His life and stocks align
Robert Loest applies his daily values to his socially responsible investment fund's portfolio.
Brent Minchey
Mutual-fund managers can find themselves under a lot of performance pressure. But it doesn't seem to affect Robert Loest, manager of the Integrity Growth & Income Fund.
"I don't worry about returns," Dr. Loest says in a phone interview. "I simply live my life the way I live my life, and the returns are up to the gods."
That may be "an enormously freeing concept" for Loest, but it's a statement that might send potential investors poring through his executive bio to evaluate this "life" of his.
Put simply, Loest's values inform his investment decisions, and he has no reason to try to separate the two. Integrity Growth & Income makes its money without investing in tobacco, alcohol, or gambling.
"If you don't smoke, I don't think you ought to buy a tobacco stock just because you think you can make some money," he says. "We try to run the fund using the same set of values people use raising their kids."

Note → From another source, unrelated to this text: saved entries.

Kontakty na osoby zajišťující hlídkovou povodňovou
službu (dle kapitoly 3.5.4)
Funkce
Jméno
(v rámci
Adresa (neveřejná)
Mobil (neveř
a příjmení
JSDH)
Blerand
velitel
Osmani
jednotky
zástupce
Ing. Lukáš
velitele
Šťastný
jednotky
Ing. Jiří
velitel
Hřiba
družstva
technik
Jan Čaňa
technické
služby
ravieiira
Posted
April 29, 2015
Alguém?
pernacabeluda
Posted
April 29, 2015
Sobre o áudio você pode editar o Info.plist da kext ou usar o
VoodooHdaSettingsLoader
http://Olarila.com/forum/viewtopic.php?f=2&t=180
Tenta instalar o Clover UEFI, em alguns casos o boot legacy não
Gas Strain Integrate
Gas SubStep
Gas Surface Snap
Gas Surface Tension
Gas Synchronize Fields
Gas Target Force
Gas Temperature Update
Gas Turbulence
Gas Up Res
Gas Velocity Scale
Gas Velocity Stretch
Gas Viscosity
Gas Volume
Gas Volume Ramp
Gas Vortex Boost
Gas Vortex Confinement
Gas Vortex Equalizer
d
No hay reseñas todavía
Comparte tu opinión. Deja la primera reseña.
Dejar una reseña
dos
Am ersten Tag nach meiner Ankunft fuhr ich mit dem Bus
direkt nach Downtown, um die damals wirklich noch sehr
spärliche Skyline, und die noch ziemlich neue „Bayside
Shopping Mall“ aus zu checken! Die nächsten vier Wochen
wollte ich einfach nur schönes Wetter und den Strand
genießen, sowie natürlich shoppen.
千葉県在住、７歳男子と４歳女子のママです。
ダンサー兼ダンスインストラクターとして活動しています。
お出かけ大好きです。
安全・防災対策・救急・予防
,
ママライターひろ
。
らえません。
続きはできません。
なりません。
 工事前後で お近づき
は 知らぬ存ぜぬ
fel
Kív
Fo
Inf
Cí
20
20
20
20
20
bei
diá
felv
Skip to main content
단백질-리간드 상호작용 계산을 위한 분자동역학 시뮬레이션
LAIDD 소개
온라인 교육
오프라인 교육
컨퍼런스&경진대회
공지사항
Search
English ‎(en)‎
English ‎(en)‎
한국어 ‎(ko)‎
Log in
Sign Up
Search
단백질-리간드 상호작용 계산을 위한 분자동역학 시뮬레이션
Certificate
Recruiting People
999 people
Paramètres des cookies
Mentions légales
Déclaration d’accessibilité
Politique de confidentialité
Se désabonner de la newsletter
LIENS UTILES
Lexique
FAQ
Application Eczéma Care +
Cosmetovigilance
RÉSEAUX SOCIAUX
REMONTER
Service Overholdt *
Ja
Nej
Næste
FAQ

People have an innate desire to feel good about what they do, Loest says, and he recognizes a general desire for "a fund that doesn't require investors to make moral compromises in order to make money."
But making exactly that kind of fund available doesn't strike Loest as particularly noble. "I don't see myself achieving anything. It's the way I live."

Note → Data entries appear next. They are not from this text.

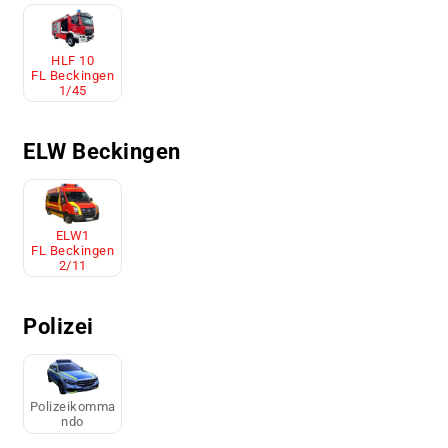
HLF 10
FL Beckingen
1/45
ELW Beckingen
ELW1
FL Beckingen
2/11
Polizei
Polizeikomma
ndo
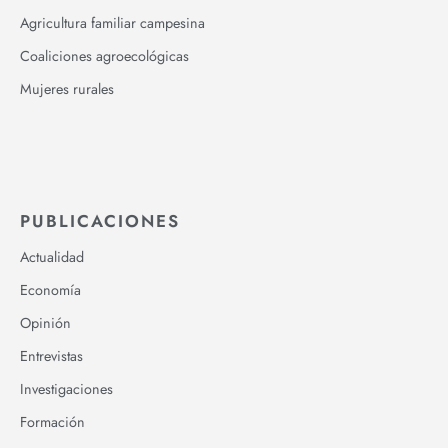
Agricultura familiar campesina
Coaliciones agroecológicas
Mujeres rurales
PUBLICACIONES
Actualidad
Economía
Opinión
Entrevistas
Investigaciones
Formación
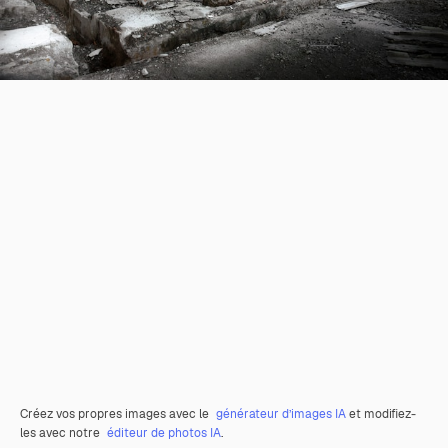
Créez vos propres images avec le
générateur d’images IA
et modifiez-
les avec notre
éditeur de photos IA
.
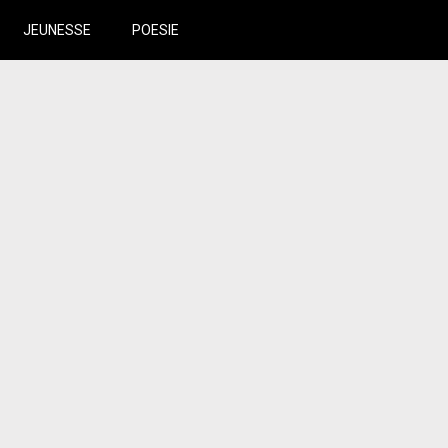
JEUNESSE
POESIE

Loest, a former naval officer with a PhD in biology, came into managing money after a period as a blacksmith, where he "sort of checked out of society for a while." What's not in a bio is his day-to-day life, the details of which illustrate his social values. He lives in downtown Knoxville, Tenn., a dense urban area that allows him to get almost everywhere he needs to go by bike. He eats pesticide-free, locally grown foods, and, as a believer in animal rights, is a longtime vegetarian.

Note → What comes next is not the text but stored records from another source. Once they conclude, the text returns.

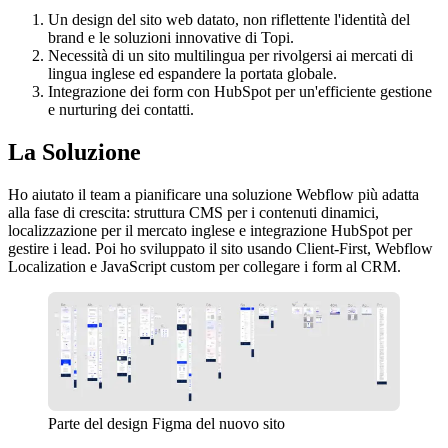
Un design del sito web datato, non riflettente l'identità del
brand e le soluzioni innovative di Topi.
Necessità di un sito multilingua per rivolgersi ai mercati di
lingua inglese ed espandere la portata globale.
Integrazione dei form con HubSpot per un'efficiente gestione
e nurturing dei contatti.
La Soluzione
Ho aiutato il team a pianificare una soluzione Webflow più adatta
alla fase di crescita: struttura CMS per i contenuti dinamici,
localizzazione per il mercato inglese e integrazione HubSpot per
gestire i lead. Poi ho sviluppato il sito usando Client-First, Webflow
Localization e JavaScript custom per collegare i form al CRM.
Parte del design Figma del nuovo sito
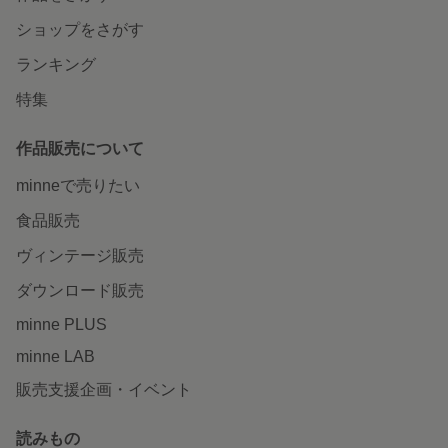
ショップをさがす
ランキング
特集
作品販売について
minneで売りたい
食品販売
ヴィンテージ販売
ダウンロード販売
minne PLUS
minne LAB
販売支援企画・イベント
読みもの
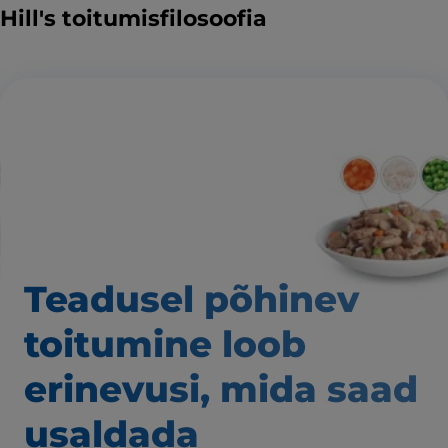
Hill's toitumisfilosoofia
Teadusel põhinev
toitumine loob
erinevusi,
mida saad
usaldada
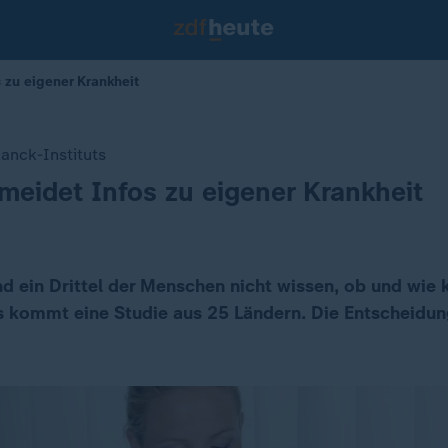
 zu eigener Krankheit
anck-Instituts
l meidet Infos zu eigener Krankheit
nd ein Drittel der Menschen nicht wissen, ob und wie k
 kommt eine Studie aus 25 Ländern. Die Entscheidun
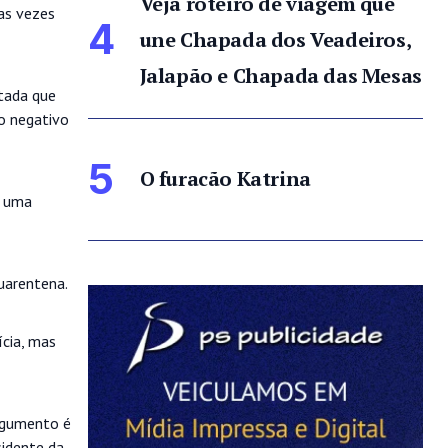
Veja roteiro de viagem que
as vezes
4
une Chapada dos Veadeiros,
Jalapão e Chapada das Mesas
stada que
o negativo
5
O furacão Katrina
m uma
uarentena.
ícia, mas
argumento é
sidente da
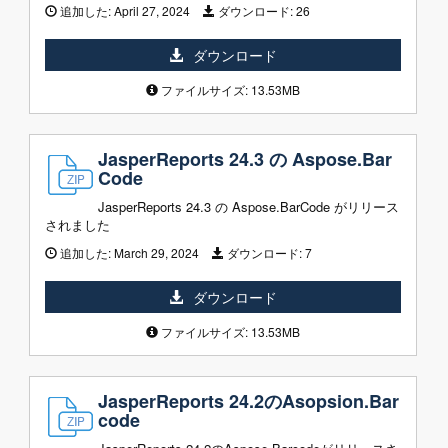
追加した:
April 27, 2024
ダウンロード:
26
ダウンロード
ファイルサイズ: 13.53MB
JasperReports 24.3 の Aspose.Bar
Code
JasperReports 24.3 の Aspose.BarCode がリリース
されました
追加した:
March 29, 2024
ダウンロード:
7
ダウンロード
ファイルサイズ: 13.53MB
JasperReports 24.2のAsopsion.Bar
code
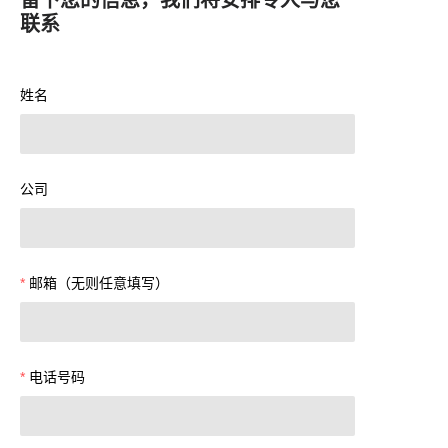
联系
姓名
公司
邮箱（无则任意填写）
电话号码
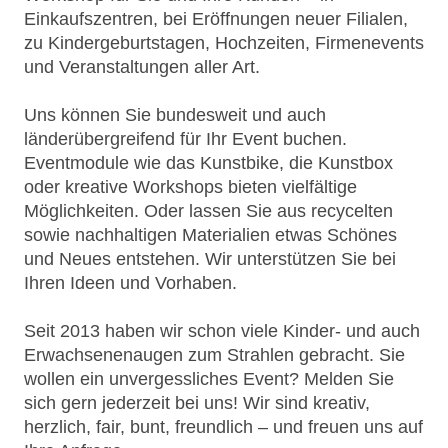
Einkaufszentren, bei Eröffnungen neuer Filialen,
zu Kindergeburtstagen, Hochzeiten, Firmenevents
und Veranstaltungen aller Art.
Uns können Sie bundesweit und auch
länderübergreifend für Ihr Event buchen.
Eventmodule wie das Kunstbike, die Kunstbox
oder kreative Workshops bieten vielfältige
Möglichkeiten. Oder lassen Sie aus recycelten
sowie nachhaltigen Materialien etwas Schönes
und Neues entstehen. Wir unterstützen Sie bei
Ihren Ideen und Vorhaben.
Seit 2013 haben wir schon viele Kinder- und auch
Erwachsenenaugen zum Strahlen gebracht. Sie
wollen ein unvergessliches Event? Melden Sie
sich gern jederzeit bei uns! Wir sind kreativ,
herzlich, fair, bunt, freundlich – und freuen uns auf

Integrity Growth & Income works directly with People for the Ethical Treatment of Animals to analyze companies in terms of animal-rights issues and with other groups regarding other social issues.
Unlike some socially responsible investing (SRI) funds, Loest does not screen companies based solely on an objective measure of social responsibility. It's easy, Loest says, to screen out all companies that test on animals, or that mistreat employees or communities, but Integrity Growth & Income's wide-ranging principles make screening difficult. "If you're a broadly ethical fund like we are, and you worry about all these issues, if you start screening companies, you're not going to have anything left. So you've got to change the way you evaluate companies on an ethical basis."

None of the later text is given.